- Venue: London Aquatics Centre
- Dates: 8 September
- Competitors: 13 from 9 nations
- Winning time: 1:16.17

Medalists
- 1st place, gold medalist(s):  / Natali Pronina / Azerbaijan
- 2nd place, silver medalist(s):  / Karolina Pelendritou / Cyprus
- 3rd place, bronze medalist(s):  / Yaryna Matlo / Ukraine

= Swimming at the 2012 Summer Paralympics – Women's 100 metre breaststroke SB12 =

The women's 100m breaststroke SB12 event at the 2012 Summer Paralympics took place at the London Aquatics Centre on 8 September.
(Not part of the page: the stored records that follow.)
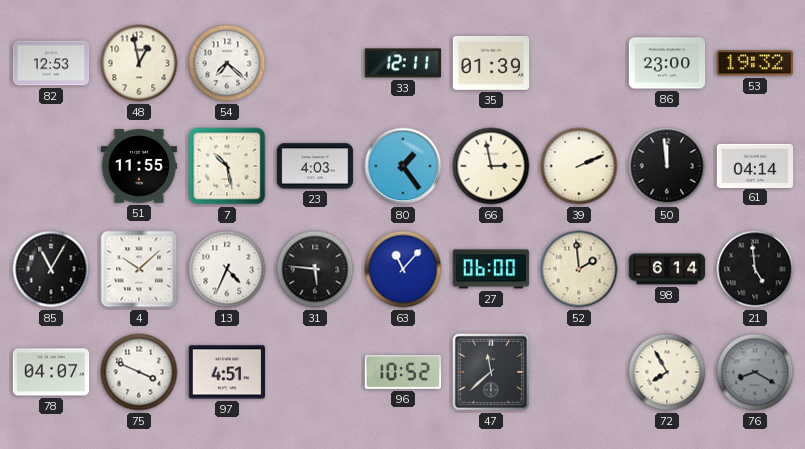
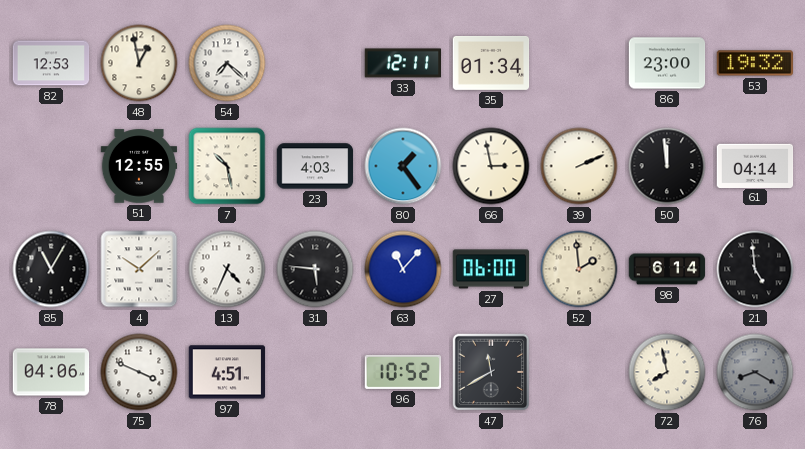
35: 01:39 -> 01:34
51: 11:55 -> 12:55
78: 04:07 -> 04:06
47: 11:38 -> 11:40
72: 7:55 -> 7:58
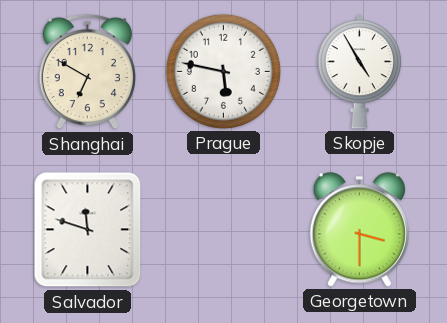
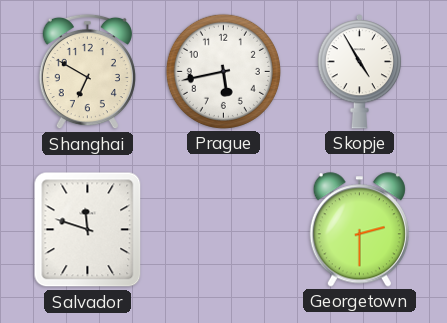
Prague: 5:47 -> 5:43
Georgetown: 3:30 -> 2:30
There were two heats; the swimmers with the eight fastest times advanced to the final.

==Results==

===Heats===
Competed from 10:16.

====Heat 1====

| Rank | Lane | Name | Nationality | Time | Notes |
|---|---|---|---|---|---|
| 1 | 3 | Maryna Shtal | Ukraine | 1:23.55 | Q |
| 2 | 6 | Anabel Moro | Argentina | 1:23.81 | Q, AM |
| 3 | 4 | Yaryna Matlo | Ukraine | 1:24.98 | Q |
| 4 | 5 | Yuliya Volkova | Ukraine | 1:27.40 | Q |
| 5 | 2 | Raquel Viel | Brazil | 1:32.00 |  |
| 6 | 7 | Matilde Alcázar | Mexico | 1:35.43 |  |

====Heat 2====

| Rank | Lane | Name | Nationality | Time | Notes |
|---|---|---|---|---|---|
| 1 | 4 | Karolina Pelendritou | Cyprus | 1:19.33 | Q |
| 2 | 3 | Natali Pronina | Azerbaijan | 1:20.09 | Q |
| 3 | 5 | Deborah Font | Spain | 1:23.57 | Q |
| 4 | 6 | Carla Casals | Spain | 1:23.95 | Q |
| 5 | 2 | Lenka Zahradnikova | Czech Republic | 1:28.26 |  |
| 6 | 7 | Nicole Frycova | Czech Republic | 1:30.29 |  |
| 7 | 1 | Karina Petrikovičová | Slovakia | 1:39.44 |  |

===Final===
Competed at 18:05.

| Rank | Lane | Name | Nationality | Time | Notes |
|---|---|---|---|---|---|
| 1st place, gold medalist(s) | 5 | Natali Pronina | Azerbaijan | 1:16.17 | WR |
| 2nd place, silver medalist(s) | 4 | Karolina Pelendritou | Cyprus | 1:16.38 |  |
| 3rd place, bronze medalist(s) | 1 | Yaryna Matlo | Ukraine | 1:20.21 |  |
| 4 | 6 | Deborah Font | Spain | 1:22.22 |  |
| 5 | 3 | Maryna Shtal | Ukraine | 1:23.11 |  |
| 6 | 7 | Carla Casals | Spain | 1:23.22 |  |
| 7 | 2 | Anabel Moro | Argentina | 1:23.42 | AM |
| 8 | 8 | Yuliya Volkova | Ukraine | 1:26.06 |  |

'Q = qualified for final. WR = World Record. AM = Americas Record.